Alternative (raw) message store (i.e. instead of maildir)
Vladimir Marek
Vladimir.Marek at Oracle.COM
Tue Aug 14 09:50:44 PDT 2012
> >> > - fuse zip stores all changes in memory until unmounted
> >> > - fuse zip (and libzip for that matter) creates new temporary file when
> >> > updating archive, which takes considerable time when the archive is
> >> > very big.
> >>
> >> This isn't much of a hastle if you have maildir per time period and
> >> archive off. Maybe if you sync flags it may be...
> >
> > That might be interesting solution, maildir per time period.
>
>
> Although using a zip file through FUSE as a maildir store is not
> much better in my opinion.
>
> This is because it still doesn't solve the syscall overhead.

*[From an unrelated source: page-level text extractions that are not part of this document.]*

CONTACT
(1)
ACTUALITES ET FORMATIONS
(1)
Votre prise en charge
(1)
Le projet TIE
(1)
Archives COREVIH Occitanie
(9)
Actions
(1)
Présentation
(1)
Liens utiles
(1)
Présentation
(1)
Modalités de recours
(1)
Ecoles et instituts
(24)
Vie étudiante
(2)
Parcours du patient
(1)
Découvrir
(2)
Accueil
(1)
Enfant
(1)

For
> example just going through the list of files to find those that
> changed requires the following syscalls:
> * reading the next directory entry (which is amortized as it reads
> them in a batch, but the batch size is limited, should we say 1
> syscall per 10 files?);
> * stat-ing the file;
>
> Now by adding FUSE we add an extra context switch for each syscall...
>
> Although this issue would be problematic only for reindexing, but still...

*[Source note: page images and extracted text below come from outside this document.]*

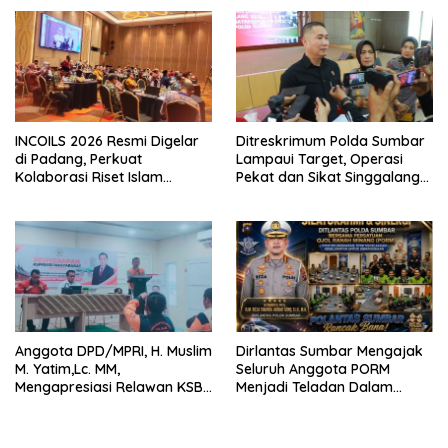
RI
INCOILS 2026 Resmi Digelar
Ditreskrimum Polda Sumbar
di Padang, Perkuat
Lampaui Target, Operasi
Kolaborasi Riset Islam
Pekat dan Sikat Singgalang
Bertaraf Internasional
2026 Catat Hasil Maksimal
Anggota DPD/MPRI, H. Muslim
Dirlantas Sumbar Mengajak
M. Yatim,Lc. MM,
Seluruh Anggota PORM
Mengapresiasi Relawan KSB
Menjadi Teladan Dalam
Kota Padang salah satu
Mematuhi Aturan Lalu
garda terdepan dalam
Lintas,Menggunakan
Bencana
Perlengkapan Keselamatan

That's a price I would be willing to pay to have single file instead of
many.
> > But still
> > fuse zip caches all the data until unmounted. So even with just reading
> > it keeps growing (I hope I'm not accusing fuse zip here, but this is my
> > understanding form the code). This could be simply alleviated by having
> > it periodically unmounted and mounted again (perhaps from cron).
>
> I think there is an option for FUSE mount to specify if the data
> should be cached by the kernel or not, as such this shouldn't be a
> problem for FUSE itself, except if the Zip FUSE handler does some
> extra caching.)
To my understanding it's the handler itself.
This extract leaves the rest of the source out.